Stereo view into cavities
Figure 2: stereo pair made using 3D direct volume rendering of a false-colored brain volume starting from a sequence of 27 2D MR slices, 3 parameters per slice, composited into false-color. Certain tissues have been made transparent allowing a stereo view into cavities created. Dataset courtesy of Dr L.P. Clarke and Robert Velthuizen of University of South Florida and the H. Lee Moffitt Cancer Center and Research Institute.
 

The intent is to add the 3D stereo histogram display to this application. A 24-bit (non-paletted) colored stereo pair view of the corresponding histogram for Figure 2 is shown in Figure 3.

 
3D color histogram of dataset shown in Figure 2

Figure 3: 3D Color Histogram of dataset shown in Figure 2. Color is assigned by position in the RGB color cube (origin is black corner of cube at top). Opacity is proportional to histogram bucket occupancy. The edges of the cube and the main 'neutral-axis' diagonal are drawn in at full opacity for orientation purposes. This was rendered by one of the authors (Sobel) using the Stanford University "Volpack" fast volume renderer with some extensions by Milon Mackey of HP Labs.

» view a QuickTime movie of the cube rotating (805KB)

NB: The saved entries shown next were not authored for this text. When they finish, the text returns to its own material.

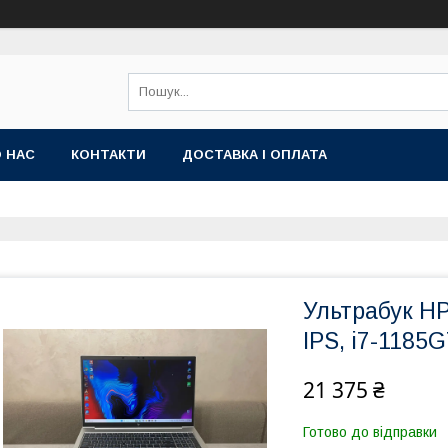
 НАС
КОНТАКТИ
ДОСТАВКА І ОПЛАТА
Ультрабук HP
IPS, i7-1185
21 375 ₴
Готово до відправки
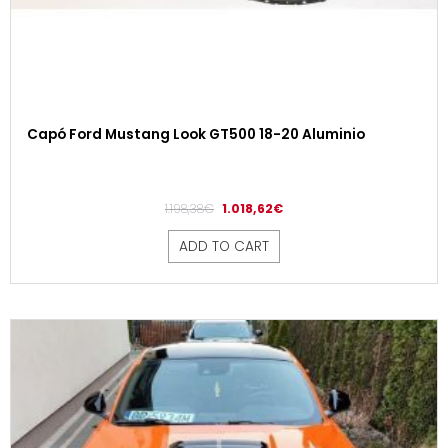
Capó Ford Mustang Look GT500 18-20 Aluminio
1.198,38
€
1.018,62
€
ADD TO CART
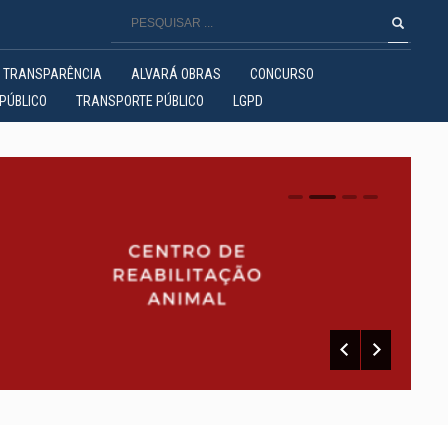
TRANSPARÊNCIA
ALVARÁ OBRAS
CONCURSO
PÚBLICO
TRANSPORTE PÚBLICO
LGPD
0
1
2
3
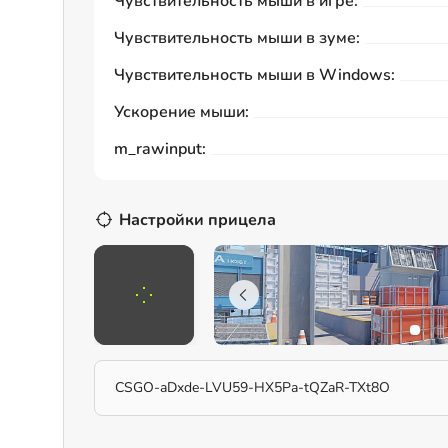
Чувствительность мыши в игре:
Чувствительность мыши в зуме:
Чувствительность мыши в Windows:
Ускорение мыши:
m_rawinput:
Настройки прицела
CSGO-aDxde-LVU59-HX5Pa-tQZaR-TXt8O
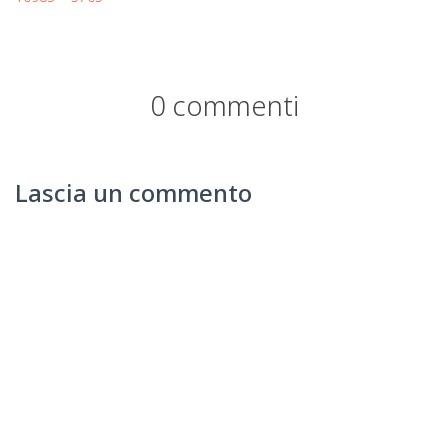
0 commenti
Lascia un commento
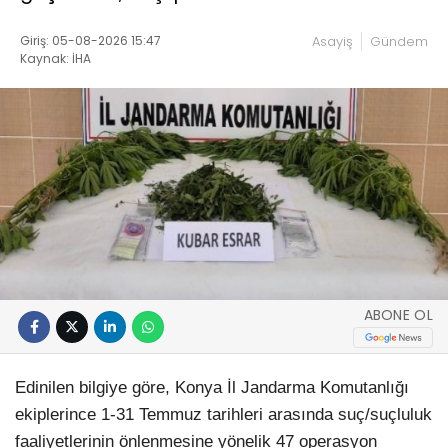
Giriş: 05-08-2026 15:47
Asayiş
Gündem
Kaynak: İHA
ABONE OL
Edinilen bilgiye göre, Konya İl Jandarma Komutanlığı
ekiplerince 1-31 Temmuz tarihleri arasında suç/suçluluk
faaliyetlerinin önlenmesine yönelik 47 operasyon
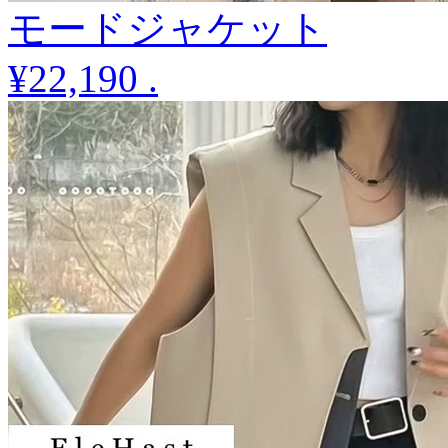
モードジャケット
¥22,190
.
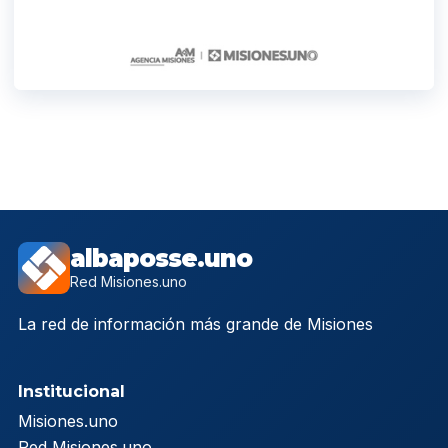
albaposse.uno
Red Misiones.uno
La red de información más grande de Misiones
Institucional
Misiones.uno
Red Misiones.uno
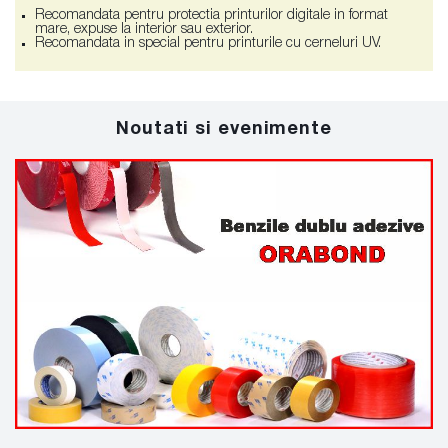
Recomandata pentru protectia printurilor digitale in format
mare, expuse la interior sau exterior.
Recomandata in special pentru printurile cu cerneluri UV.
Noutati si evenimente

If you have a StereoGraphics "CrystalEyes" stereo display, to get a high quality, directly viewable, stereo image:

  • put the following line in your .mailcap file
    image/*; xv -visual TrueColor %s
    (you may have to restart your Browser after this for it to take effect)
  • click here (2.62MB)
  • then turn on stereo mode on your display
    *if the depth appears inverted click here (2.82MB) and try again
 

This would allow simultaneous 3D visualization of false-colored tissue space and histogram space. Moreover, in contrast to Figure 2, the histogram cluster-selection technique can be used to rationally set the opacity of a cluster of interest to opaque (and everything else transparent), or alternatively transparent (with everything else opaque). This allows us to create a very powerful interactive virtual dissection tool.
Figure 4 shows a single stereo pair from a volume rendered cine-stereo sequence for flow enhanced heart imaging. This is a monochrome dataset acquired by a group at Picker, Inc. consisting of 10 volumes spaced in time over a complete heart cycle. Each volume consists of a sequence of 49 2D MR slices of a normal human thorax. For each given user azimuth angle (i.e. about the vertical axis) all 10 volumes were rendered into a cine loop of 10 stereo pairs. The resulting cine-stereo display was quite compelling and informative - several radiologists including at least one cardiac angiographer seemed interested enough to examine at it quite closely for about 10 minutes.

 
3D rendering of a reconstructed thorax starting from a sequence of 2D MR slices
Figure 4: 3D rendering of a reconstructed thorax starting from a sequence of 2D MR slices. Data courtesy of Dr. Paul Margosian (formerly Picker Inc.) Marconi Medical Systems, Inc., Cleveland, OH.